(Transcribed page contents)
----

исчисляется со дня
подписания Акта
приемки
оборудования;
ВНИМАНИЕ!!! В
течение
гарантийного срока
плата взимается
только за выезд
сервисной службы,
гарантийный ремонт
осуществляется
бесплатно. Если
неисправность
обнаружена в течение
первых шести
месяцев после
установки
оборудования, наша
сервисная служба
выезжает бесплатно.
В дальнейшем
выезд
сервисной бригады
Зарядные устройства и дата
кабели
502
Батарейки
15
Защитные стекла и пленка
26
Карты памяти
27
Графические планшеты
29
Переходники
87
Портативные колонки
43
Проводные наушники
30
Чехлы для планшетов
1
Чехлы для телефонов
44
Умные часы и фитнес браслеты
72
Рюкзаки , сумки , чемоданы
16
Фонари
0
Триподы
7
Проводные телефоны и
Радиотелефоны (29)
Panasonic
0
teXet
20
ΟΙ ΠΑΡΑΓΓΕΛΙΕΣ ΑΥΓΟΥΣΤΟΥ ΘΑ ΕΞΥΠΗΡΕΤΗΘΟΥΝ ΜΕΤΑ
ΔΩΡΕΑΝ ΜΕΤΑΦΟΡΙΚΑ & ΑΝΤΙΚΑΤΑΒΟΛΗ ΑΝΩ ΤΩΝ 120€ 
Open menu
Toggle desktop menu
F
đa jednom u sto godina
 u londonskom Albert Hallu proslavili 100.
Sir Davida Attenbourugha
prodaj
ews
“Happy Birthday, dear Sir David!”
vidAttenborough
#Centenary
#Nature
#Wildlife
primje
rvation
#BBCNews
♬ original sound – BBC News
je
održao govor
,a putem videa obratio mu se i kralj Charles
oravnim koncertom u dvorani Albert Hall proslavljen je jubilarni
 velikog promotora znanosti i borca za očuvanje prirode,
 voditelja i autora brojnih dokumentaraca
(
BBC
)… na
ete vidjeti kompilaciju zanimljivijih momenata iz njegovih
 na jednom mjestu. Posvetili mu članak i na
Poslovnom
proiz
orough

----

Of all the lines above, tally those with the word "бесплатно". Write the total only.

2